Die Arbeitskolleginnen Karin und Petra
veranschaulichen die Folgen der Ermittlungen
an der Arbeitsstelle des Hauptverdächtigen.

Teil 6: Schüsse


Die Rekonstruktion der Mordnacht.


MAGAZIN



Sie tappen wieder mal im Dunkeln. Wie ich ihn liebe, diesen Satz: „Wir ermitteln in alle Richtungen!“ Dann wissen sie mal wieder gar nichts. Trotz aller Technik. Dann schickt die Redaktion nicht einen dieser 2000-Euro-Brutto-Schreiberlinge, sondern einen Freien wie mich, Walter Tötges, DAS MAGAZIN. Einen Wühler, einen Finder. Einen Headhunter.

Ich arbeite alleine. Die Redaktion gibt mir einen Namen, eine Adresse, „Mach mal!“ Armin, Roswitha und Bettina Doll, Pohlhausen, Friedrich-Liszt-Str. 38, von Familientragödie bis Dreifachmord wäre alles drin. Google spuckt mit diesen Namen eine Internetseite für Heilpraktiker aus. Ansonsten nada, niente, nothing, nichts, nur Datenmüll. Die Familie gibt es nicht mehr, und im Internet gab es sie noch nie. Kein Verlust für die Menschheit.

Also die Klingeltour. Aber vorher klappere ich noch die üblichen Verdächtigen per Telefon ab. „Hallo Harald, wie geht’s? Kannst du mir einen Tip zu der Sache in Pohlhausen geben? – Gibt’s doch nicht. Wenn da drei Tote liegen, muß es doch Spuren geben! – Wäre da was zu machen mit Fotos von den Leichen? – Letzte Frage: Welches Bestattungsunternehmen habt ihr beauftragt?“ Mein Informant bei der Polizei hält sich bedeckt.

„Ja Christian, alter Schwede! Ich denke immer noch an unsere Malle-Off-Road-Tour. War ‚ne geile Sache damals“ Christian ist Rettungssanitäter. Ich hatte ihn drei Jahre zuvor im Urlaub auf Mallorca kennengelernt. „Könntest du mir sagen, welche Sanis und welcher NAW in Pohlhausen eingesetzt waren. Der Dreifachmord vorgestern, ja?“ Frau Dr. Babenland stellte die Leichenschauscheine aus, erfuhr ich. Scheiße, die hatte ich schon mal. Sagt nichts, die Krankenhauszicke. Sanis waren zwar dort, aber nicht im Haus, nochmals Scheiße. „Trotzdem danke. Man sieht sich.“

Drei Bestattungsunternehmen gab es in dem Kaff. „Guten Tag, Berger mein Name“, log ich, „Gerichtsmedizinisches Institut Frankfurt. Ihr Bestattungswagen hat vorgestern bei uns in der Einfahrt den geparkten PKW des Institutleiters touchiert … Was, Sie waren gar nicht bei uns? Ja wer hat dann die drei Leichen gebracht? … Pietät Blumenschein, alle drei … Ja, danke, und entschuldigen Sie bitte den Irrtum“.

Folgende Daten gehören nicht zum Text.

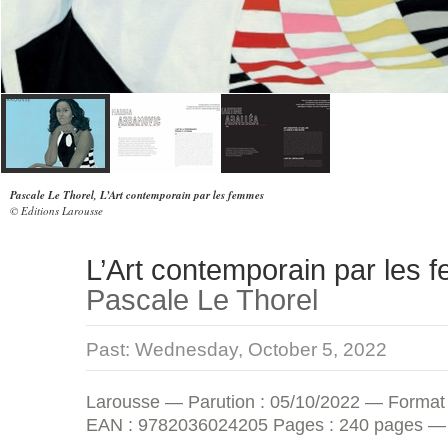
Pascale Le Thorel, L’Art contemporain par les femmes
© Editions Larousse
L’Art contemporain par les
Pascale Le Thorel
Past:
Wednesday, October 5, 2022
Larousse — Parution : 05/10/2022 — Format
EAN
: 9782036024205 Pages : 240 pages — 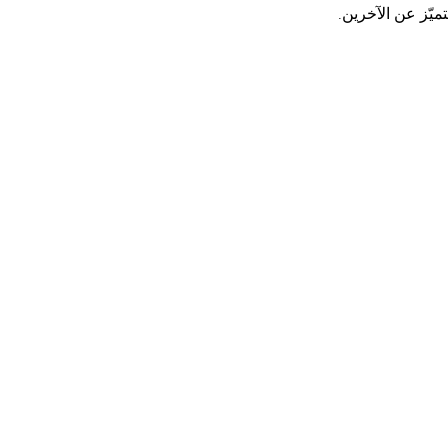
ميّز عن الآخرين.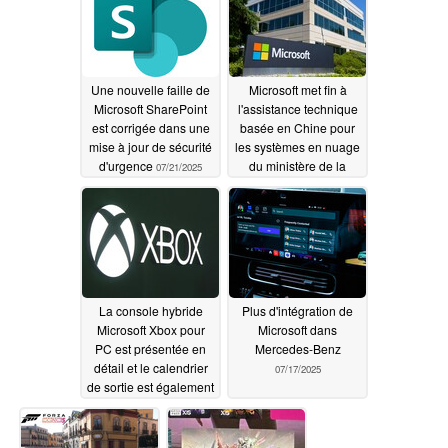
Une nouvelle faille de
Microsoft met fin à
Microsoft SharePoint
l'assistance technique
est corrigée dans une
basée en Chine pour
mise à jour de sécurité
les systèmes en nuage
d'urgence
du ministère de la
07/21/2025
défense
07/21/2025
La console hybride
Plus d'intégration de
Microsoft Xbox pour
Microsoft dans
PC est présentée en
Mercedes-Benz
détail et le calendrier
07/17/2025
de sortie est également
précisé
07/17/2025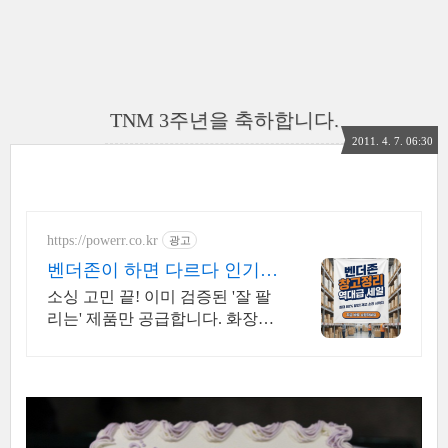
TNM 3주년을 축하합니다.
2011. 4. 7. 06:30
https://powerr.co.kr
광고
벤더존이 하면 다르다 인기템
소싱 매출 수직상승
소싱 고민 끝! 이미 검증된 '잘 팔
리는' 제품만 공급합니다. 화장품
식품 건기식 오늘 마감 예정! 2월
베스트셀러 도매가 단독 공급 안
내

Eine Stunde später bin ich bei Blumenschein. Ihr Mann selbst war dort, sagt mir Frau Blumenschein, mit dem Gesellen aus der Schreinerei und einem Rentner, der ab und zu mit anpackt. Sie denkt, ich wäre von der Kripo. Was so ein grauer Übergangsmantel und ein kleiner Notizblock in der Hand doch für Assoziationen freisetzen. Den Altgesellen finde ich in der Werkstatt. „Am besten sie erzählen erstmal am Stück, wie das vorgestern war, wo im Haus sie überall herumgelaufen sind, was sie angefaßt haben, wegen der Spuren, ja“. So erfahre ich, daß die beiden Frauen in ihren Betten lagen, und zwar die Tochter unterm Dach und die Ehefrau im Elternschlafzimmer, und der Mann lag mit einem Kopfschuß im Flur gleich beim Eingang. Der Fernseher lief, die Rolladen waren alle herunter gelassen und Licht brannte nur im Erdgeschoß. Aber das Geilste, das ich erfuhr war, daß man der Frau die Stützstrumpfhosen nicht ganz ausziehen konnte. Denn die waren in der Hornhaut der Füße eingewachsen. Wie eklig? Herrlich! Das war doch mal eine Meldung, wie man sie nicht alle Tage hat. Da war es fast schon zweitrangig, daß man keine Tatwaffe gefunden hat; das erfuhr ich obendrein vom schwatzhaften Altgesellen.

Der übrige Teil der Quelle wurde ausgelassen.